To this recidivist nicotine addict, the furore about the new coalition government stubbing out some of the previous pack’s anti-smoking initiatives is more than a little puzzling.

Yes, smoking does create a dreadful drag on the health of a significant minority of our population [9.4 per cent to be precise, or around 500,000], contributing to an estimated 5000 New Zealanders croaking each year [that’s 13 unlucky Kiwis a day].

And yes, a significant proportion of smokers in this country do come from significant minorities – 19.9 per cent of Māori [around 180,000] and 18.2 per cent of Pasifika people [just shy of 70k]. That’s decidedly not good, although whether that therefore means Te Pāti Māori’s co-leader Debbie Ngarewa-Packer’s claim that rolling back some anti-smoking restrictions is an “absolute deliberate intention of this government … to create systemic genocide” is credible is another matter altogether.

The binned restrictions that were due to be phased in included lowering nicotine levels in cigarettes, limiting the number of retail outlets allowed to sell the poisonous product to 600 nationwide, and banning anyone born after 2009 from buying them.

While allowing for the strong possibility that stories detailing this have been lost in the daily information deluge, there doesn’t seem to have been as much criticism about the decision to ditch the restriction on the number of outlets able to sell tobacco products.
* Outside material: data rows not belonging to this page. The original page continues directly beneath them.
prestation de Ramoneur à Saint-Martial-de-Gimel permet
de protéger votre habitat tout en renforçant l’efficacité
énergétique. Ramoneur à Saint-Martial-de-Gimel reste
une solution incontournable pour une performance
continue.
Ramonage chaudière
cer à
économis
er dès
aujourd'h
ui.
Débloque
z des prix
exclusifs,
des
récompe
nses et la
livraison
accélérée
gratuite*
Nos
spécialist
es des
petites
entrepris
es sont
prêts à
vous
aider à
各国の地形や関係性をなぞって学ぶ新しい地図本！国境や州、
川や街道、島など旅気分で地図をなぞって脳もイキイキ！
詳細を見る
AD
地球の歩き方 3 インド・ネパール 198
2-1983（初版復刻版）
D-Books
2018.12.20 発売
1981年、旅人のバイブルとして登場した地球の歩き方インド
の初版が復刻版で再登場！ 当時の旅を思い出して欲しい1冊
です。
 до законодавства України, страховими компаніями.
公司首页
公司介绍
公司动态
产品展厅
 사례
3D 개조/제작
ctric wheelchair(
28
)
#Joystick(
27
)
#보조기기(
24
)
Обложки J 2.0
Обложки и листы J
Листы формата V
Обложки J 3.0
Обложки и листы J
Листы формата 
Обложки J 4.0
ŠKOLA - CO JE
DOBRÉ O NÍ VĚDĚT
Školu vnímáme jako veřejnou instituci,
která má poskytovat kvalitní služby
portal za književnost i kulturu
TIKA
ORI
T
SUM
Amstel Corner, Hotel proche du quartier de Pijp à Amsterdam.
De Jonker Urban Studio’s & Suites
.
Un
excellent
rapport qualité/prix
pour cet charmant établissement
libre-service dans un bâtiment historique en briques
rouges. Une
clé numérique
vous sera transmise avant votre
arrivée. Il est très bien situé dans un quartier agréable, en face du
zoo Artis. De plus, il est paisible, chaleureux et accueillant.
Perhaps that’s because most people recognise – even if the previous government apparently wasn’t able to – that doing so would almost certainly have the unintended consequence of creating a major health and safety risk for anyone working at or in the vicinity of such stores. Because there’s no question the rapidly ratcheting up price of cigarettes did make them targets for criminals and fuelled the rise in [often violent] dairy robberies.

And just because the lobby group that campaigned against that measure on the basis it would make many dairies economically unviable was probably an ‘astroturf’ [as opposed to grassroots] group funded by tobacco companies doesn’t mean this was an invalid point.

It’s also not clear what lowering nicotine levels in cigarettes was meant to achieve, other than forcing users to buy even more packs of increasingly incredibly expensive smokes in order to temporarily assuage their addiction.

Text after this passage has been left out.